Abstract

At birth, the mammalian small intestine displays regional differences in morphology as well as complex proximal-to-distal (horizontal) patterns of protein distribution. Lactase-phlorizin hydrolase (LPH), an enterocyte-specific disaccharidase crucial for the digestion of lactose in milk, reveals a characteristic horizontal pattern of expression at birth. However, it is not certain whether this topographic pattern is due to variations in epithelial structure along the length of the small intestine or to regional differences in the transcription of the LPH gene. In order to understand the mechanisms that regulate the regionalization of LPH at birth, we characterized the epithelial structure along the horizontal axis using stereologic techniques and correlated these data with the patterns of lactase activity and LPH mRNA abundance in the small intestine of unsuckled, newborn rats.

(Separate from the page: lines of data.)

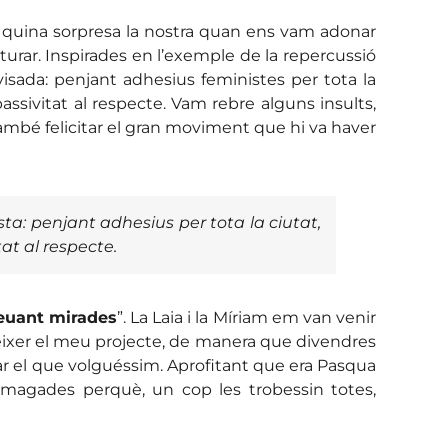
rò quina sorpresa la nostra quan ens vam adonar
turar. Inspirades en l’exemple de la repercussió
isada: penjant adhesius feministes per tota la
assivitat al respecte. Vam rebre alguns insults,
ambé felicitar el gran moviment que hi va haver
a: penjant adhesius per tota la ciutat,
tat al respecte.
euant mirades
”. La Laia i la Míriam em van venir
onèixer el meu projecte, de manera que divendres
jar el que volguéssim. Aprofitant que era Pasqua
amagades perquè, un cop les trobessin totes,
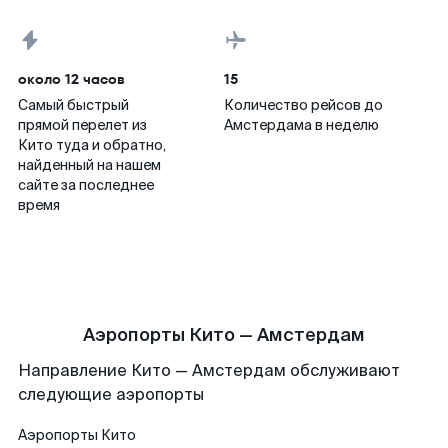
около 12 часов
15
Самый быстрый
Количество рейсов до
прямой перелет из
Амстердама в неделю
Кито туда и обратно,
найденный на нашем
сайте за последнее
время
Аэропорты Кито — Амстердам
Направление Кито — Амстердам обслуживают
следующие аэропорты
Аэропорты
Кито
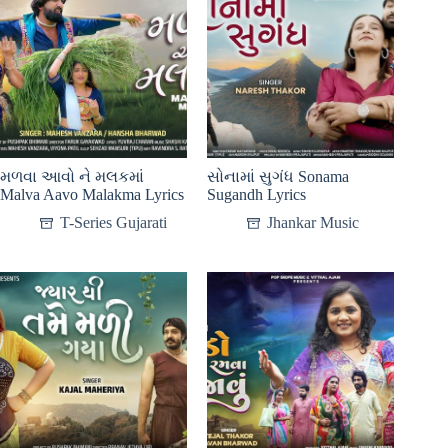
મળવા આવો ને મલકમાં
સોનામાં સુગંધ Sonama
Malva Aavo Malakma Lyrics
Sugandh Lyrics
T-Series Gujarati
Jhankar Music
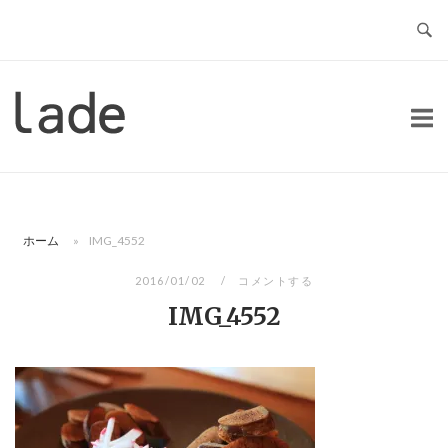
コ
ン
テ
ン
ホ
ツ
ー
へ
ム
ス
キ
ッ
ホーム
»
IMG_4552
プ
2016/01/02
コメントする
IMG_4552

Epithelial volume and microvillar surface area per unit of intestinal length decreased three-to fourfold from duodenum to distal ileum. In contrast, lactase activity and LPH mRNA abundance were highest in proximal jejunum and lowest in the most proximal and distal ends of the small intestine. Mean lactase activity per cell in proximal duodenum, proximal jejunum, and distal ileum was estimated at 12.0, 26.7, and 5.6 nU/absorptive enterocyte, respectively, and paralleled the concentration of LPH mRNA in the same segments: 20, 45, and 15 molecules of LPH mRNA/absorptive enterocyte. Our data indicate that horizontal gradients of lactase activity in the newborn rat intestine do not depend on epithelial organization or on enteral factors, since the horizontal gradient is established before suckling. Each absorptive enterocyte along the small intestine expresses lactase activity in a position-dependent manner which is controlled at the level of mRNA abundance.